Item 4. Terms of the Transaction.

(a) Reference is made to the information set forth in the Offer to Purchase under the headings “Summary Term Sheet,” “Introduction,” “Special Factors—Section 2. Purpose of and Reasons for the Offer; Plans for MakeMusic After the Offer and the Merger,” “Special Factors—Section 6. Effects of the Offer,” “Special Factors—Section 8. Summary of the Merger Agreement; Other Agreements,” “Special Factors—Section 12. Interests of MakeMusic’s Directors and Executive Officers in the Offer and the Merger,” “The Offer—Section 1. Terms of the Offer,” “The Offer—Section 2. Acceptance for Payment and Payment for Shares,” “The Offer—Section 3. Procedures for Accepting the Offer and Tendering Shares,” “The Offer—Section 4. Withdrawal Rights,” “The Offer—Section 5. Certain United States Federal Income Tax Consequences,” “The Offer—Section 10. Dividends and Distributions,” “The Offer—Section 12. Effect of the Offer on the Market for the Shares; Nasdaq Listing; Exchange Act Registration; Margin Regulations,” and “The Offer—Section 13. Certain Legal Matters; Regulatory Approvals,” which is incorporated herein by reference.

 

Item 5. Past Contacts, Transactions, Negotiations and Agreements.
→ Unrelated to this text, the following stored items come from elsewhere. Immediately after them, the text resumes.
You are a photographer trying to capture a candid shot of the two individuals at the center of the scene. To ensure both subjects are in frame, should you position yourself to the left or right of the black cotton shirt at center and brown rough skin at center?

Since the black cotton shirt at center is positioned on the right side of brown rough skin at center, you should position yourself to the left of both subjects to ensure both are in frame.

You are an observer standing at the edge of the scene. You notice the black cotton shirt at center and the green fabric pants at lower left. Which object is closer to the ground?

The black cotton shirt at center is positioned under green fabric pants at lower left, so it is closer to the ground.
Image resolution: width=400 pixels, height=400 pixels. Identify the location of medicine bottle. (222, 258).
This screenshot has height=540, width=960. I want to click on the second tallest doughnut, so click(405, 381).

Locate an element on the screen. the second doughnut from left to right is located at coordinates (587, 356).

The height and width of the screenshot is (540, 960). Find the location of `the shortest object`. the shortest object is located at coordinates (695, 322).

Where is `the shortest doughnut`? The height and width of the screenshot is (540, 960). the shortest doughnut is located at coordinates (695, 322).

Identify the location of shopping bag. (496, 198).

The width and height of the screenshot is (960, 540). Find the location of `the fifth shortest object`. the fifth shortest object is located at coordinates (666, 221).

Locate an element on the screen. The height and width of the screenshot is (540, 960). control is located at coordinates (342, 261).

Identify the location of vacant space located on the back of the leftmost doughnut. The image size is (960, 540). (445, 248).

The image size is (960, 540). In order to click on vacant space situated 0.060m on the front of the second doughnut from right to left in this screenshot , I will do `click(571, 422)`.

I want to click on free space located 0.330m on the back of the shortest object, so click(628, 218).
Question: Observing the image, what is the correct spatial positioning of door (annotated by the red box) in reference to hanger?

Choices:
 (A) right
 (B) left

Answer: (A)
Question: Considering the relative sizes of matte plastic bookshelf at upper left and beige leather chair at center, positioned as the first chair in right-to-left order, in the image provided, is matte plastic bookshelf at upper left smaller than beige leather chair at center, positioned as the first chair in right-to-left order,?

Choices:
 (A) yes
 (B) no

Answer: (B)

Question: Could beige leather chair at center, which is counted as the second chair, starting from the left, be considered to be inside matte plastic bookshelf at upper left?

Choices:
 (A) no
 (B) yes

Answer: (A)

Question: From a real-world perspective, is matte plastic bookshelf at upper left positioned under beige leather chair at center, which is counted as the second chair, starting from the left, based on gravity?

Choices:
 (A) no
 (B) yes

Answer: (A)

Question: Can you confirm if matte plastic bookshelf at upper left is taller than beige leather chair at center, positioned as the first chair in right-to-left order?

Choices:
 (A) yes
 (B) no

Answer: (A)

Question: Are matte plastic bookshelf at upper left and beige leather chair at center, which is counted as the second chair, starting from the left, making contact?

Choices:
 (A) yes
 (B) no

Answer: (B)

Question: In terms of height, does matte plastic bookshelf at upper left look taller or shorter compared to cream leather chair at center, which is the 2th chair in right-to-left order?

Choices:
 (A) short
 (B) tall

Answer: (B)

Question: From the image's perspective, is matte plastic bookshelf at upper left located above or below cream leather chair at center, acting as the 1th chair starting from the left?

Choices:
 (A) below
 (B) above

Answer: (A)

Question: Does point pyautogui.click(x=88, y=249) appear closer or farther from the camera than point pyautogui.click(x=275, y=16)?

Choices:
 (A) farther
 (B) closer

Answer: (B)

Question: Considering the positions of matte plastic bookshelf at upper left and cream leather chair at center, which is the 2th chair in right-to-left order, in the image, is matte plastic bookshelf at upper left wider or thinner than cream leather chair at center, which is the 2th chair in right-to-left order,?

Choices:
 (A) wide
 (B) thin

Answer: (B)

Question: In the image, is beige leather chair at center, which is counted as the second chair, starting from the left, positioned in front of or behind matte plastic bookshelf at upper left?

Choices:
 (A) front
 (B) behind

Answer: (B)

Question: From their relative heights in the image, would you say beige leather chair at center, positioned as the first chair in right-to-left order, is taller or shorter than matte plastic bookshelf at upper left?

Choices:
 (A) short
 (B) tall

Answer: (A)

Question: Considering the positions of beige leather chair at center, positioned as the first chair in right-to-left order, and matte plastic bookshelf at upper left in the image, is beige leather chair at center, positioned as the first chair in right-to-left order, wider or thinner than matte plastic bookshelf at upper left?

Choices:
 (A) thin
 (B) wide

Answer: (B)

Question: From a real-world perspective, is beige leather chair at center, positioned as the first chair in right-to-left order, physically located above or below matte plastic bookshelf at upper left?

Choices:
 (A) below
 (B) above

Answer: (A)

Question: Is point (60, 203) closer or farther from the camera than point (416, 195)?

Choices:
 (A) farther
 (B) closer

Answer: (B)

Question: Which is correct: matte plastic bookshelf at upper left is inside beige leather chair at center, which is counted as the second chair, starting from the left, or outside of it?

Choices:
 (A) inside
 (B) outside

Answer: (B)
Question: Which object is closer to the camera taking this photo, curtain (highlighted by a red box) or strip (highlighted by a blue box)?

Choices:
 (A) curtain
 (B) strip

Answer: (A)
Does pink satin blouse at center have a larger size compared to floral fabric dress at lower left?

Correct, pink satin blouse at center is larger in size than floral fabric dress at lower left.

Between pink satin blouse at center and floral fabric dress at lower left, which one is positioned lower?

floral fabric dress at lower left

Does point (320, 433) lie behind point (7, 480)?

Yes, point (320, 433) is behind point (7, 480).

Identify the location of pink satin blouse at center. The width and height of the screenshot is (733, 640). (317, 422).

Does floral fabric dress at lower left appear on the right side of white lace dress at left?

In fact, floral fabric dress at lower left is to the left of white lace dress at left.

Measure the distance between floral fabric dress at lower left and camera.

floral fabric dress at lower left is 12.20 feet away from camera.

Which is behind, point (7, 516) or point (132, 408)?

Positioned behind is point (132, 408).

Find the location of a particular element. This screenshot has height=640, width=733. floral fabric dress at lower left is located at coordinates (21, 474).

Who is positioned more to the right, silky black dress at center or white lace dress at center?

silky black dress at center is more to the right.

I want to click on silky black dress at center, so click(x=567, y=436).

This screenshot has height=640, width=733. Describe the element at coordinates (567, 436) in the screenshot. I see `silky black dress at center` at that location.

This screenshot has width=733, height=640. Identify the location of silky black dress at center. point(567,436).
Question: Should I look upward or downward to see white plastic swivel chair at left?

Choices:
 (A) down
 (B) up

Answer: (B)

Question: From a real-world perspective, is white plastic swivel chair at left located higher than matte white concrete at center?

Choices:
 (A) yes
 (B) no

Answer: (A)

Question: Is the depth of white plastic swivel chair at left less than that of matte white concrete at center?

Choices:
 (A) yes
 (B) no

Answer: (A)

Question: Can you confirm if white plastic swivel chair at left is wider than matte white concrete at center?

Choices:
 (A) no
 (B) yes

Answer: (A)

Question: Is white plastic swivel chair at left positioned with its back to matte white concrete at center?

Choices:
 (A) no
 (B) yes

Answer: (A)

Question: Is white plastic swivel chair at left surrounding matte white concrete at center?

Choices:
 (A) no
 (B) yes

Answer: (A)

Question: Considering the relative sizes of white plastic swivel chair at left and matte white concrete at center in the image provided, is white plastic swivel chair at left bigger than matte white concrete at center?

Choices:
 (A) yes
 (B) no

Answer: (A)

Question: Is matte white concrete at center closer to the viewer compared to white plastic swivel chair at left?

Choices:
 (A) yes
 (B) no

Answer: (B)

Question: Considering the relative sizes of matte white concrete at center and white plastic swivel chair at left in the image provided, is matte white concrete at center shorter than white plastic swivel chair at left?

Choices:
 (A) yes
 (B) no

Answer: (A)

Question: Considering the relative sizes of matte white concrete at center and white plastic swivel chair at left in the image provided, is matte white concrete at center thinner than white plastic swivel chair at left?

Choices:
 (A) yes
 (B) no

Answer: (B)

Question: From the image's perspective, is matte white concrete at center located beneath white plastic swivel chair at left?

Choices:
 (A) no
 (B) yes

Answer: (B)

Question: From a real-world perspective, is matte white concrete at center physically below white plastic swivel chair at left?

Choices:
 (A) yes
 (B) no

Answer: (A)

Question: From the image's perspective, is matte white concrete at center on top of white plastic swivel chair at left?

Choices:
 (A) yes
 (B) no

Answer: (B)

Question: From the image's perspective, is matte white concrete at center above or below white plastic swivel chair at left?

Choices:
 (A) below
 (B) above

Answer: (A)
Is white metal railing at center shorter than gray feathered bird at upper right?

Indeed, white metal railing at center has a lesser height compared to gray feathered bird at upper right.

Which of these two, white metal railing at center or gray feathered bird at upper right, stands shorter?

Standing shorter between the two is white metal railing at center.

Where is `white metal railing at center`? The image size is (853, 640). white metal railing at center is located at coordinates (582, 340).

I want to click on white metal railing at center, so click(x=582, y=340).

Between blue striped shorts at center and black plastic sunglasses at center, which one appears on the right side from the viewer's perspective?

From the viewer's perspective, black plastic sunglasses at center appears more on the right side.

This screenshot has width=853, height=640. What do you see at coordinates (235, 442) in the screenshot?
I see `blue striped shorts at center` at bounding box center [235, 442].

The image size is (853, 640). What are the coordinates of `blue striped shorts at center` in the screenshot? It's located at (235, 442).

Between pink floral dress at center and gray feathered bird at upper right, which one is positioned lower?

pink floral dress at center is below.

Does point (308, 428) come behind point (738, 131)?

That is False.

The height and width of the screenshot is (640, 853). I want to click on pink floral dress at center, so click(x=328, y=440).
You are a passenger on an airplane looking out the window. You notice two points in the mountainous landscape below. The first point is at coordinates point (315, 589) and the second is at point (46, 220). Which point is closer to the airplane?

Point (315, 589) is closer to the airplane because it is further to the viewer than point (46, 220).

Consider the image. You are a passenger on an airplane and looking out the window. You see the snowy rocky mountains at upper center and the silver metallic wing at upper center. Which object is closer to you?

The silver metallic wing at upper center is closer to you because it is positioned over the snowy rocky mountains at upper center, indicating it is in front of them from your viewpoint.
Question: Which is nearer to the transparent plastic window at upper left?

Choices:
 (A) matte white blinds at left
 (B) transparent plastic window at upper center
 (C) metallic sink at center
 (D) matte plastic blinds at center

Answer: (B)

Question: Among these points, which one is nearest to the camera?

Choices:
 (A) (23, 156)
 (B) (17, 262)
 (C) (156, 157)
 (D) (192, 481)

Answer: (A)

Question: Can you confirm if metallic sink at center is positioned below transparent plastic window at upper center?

(a) Reference is made to the information set forth in the Offer to Purchase under the headings “Special Factors—Section 10. Transactions and Arrangements Concerning the Shares” and “Special Factors—Section 11. Related Party Transactions” and in “Schedule B—Security Ownership of Certain Beneficial Owners and Management,” which is incorporated herein by reference.

(b) Reference is made to the information set forth in the Offer to Purchase under the headings “Introduction,” “Special Factors—Section 1. Background,” “Special Factors—Section 8. Summary of the Merger Agreement; Other Agreements” and “Special Factors—Section 10. Transactions and Arrangements Concerning the Shares” and in “Schedule B—Security Ownership of Certain Beneficial Owners and Management,” which is incorporated herein by reference.

 

Item 6. Purposes of the Transaction and Plans or Proposals.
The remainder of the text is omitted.